### Extracted page text data
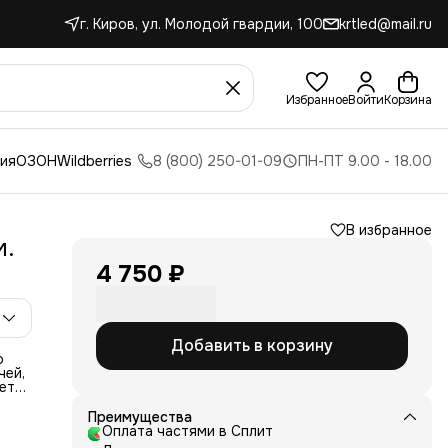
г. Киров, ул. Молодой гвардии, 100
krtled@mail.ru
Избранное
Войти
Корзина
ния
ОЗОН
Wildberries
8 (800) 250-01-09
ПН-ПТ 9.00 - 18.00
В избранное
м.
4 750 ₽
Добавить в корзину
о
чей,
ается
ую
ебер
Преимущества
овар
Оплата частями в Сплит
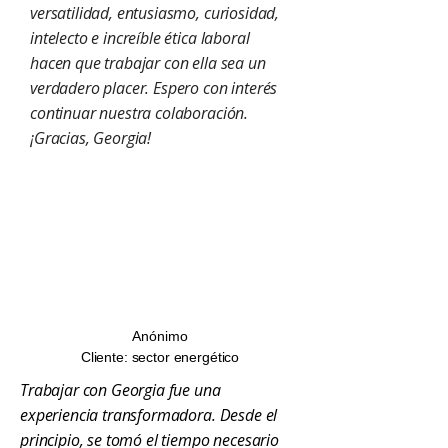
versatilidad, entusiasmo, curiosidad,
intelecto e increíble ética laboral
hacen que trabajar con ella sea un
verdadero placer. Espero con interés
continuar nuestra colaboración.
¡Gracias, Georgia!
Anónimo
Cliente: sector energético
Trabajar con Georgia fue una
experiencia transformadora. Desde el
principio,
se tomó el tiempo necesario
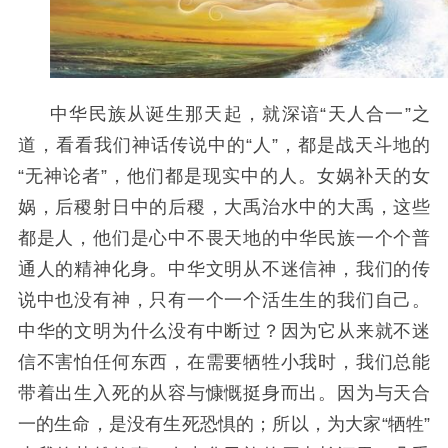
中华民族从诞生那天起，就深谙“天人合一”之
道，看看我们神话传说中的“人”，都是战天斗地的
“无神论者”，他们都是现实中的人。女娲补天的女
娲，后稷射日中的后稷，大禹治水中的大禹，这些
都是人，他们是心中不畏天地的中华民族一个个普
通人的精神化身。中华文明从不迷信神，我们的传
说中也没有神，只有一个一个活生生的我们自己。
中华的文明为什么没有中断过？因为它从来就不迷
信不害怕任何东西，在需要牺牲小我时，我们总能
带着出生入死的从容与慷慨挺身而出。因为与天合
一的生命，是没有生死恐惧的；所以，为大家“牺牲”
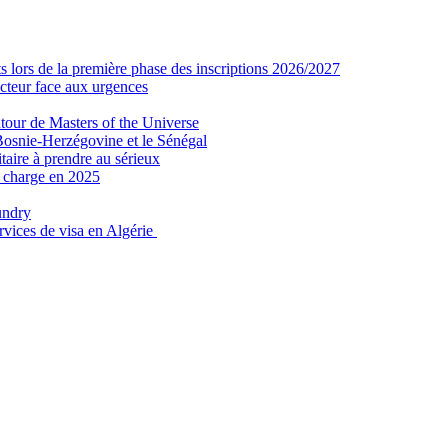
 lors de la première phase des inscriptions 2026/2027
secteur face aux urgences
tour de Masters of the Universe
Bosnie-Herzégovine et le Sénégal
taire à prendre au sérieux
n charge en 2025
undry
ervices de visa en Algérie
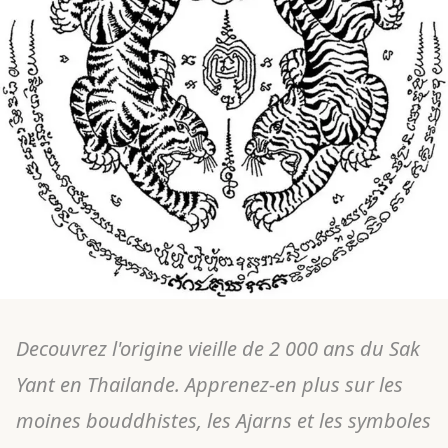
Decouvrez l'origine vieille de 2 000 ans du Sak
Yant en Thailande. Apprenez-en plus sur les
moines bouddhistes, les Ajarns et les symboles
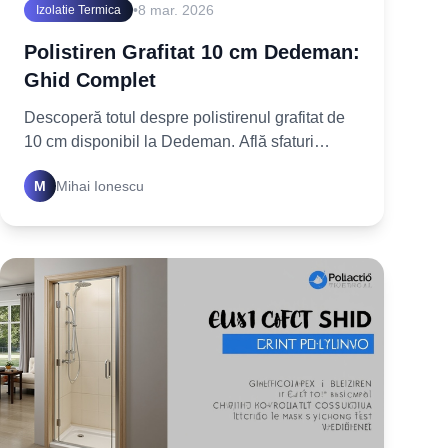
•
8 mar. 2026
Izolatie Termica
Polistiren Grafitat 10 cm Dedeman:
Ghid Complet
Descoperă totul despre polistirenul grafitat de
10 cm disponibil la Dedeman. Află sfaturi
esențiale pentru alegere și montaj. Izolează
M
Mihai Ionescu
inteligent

### What needs to be done
Every line from the one that contains "moines bouddhistes, les" through the end of the records above is to be reproduced exactly; no picture goes in the copy.

### Answer for this exercise
moines bouddhistes, les Ajarns et les symboles
•
8 mar. 2026
Izolatie Termica
Polistiren Grafitat 10 cm Dedeman:
Ghid Complet
Descoperă totul despre polistirenul grafitat de
10 cm disponibil la Dedeman. Află sfaturi
esențiale pentru alegere și montaj. Izolează
M
Mihai Ionescu
inteligent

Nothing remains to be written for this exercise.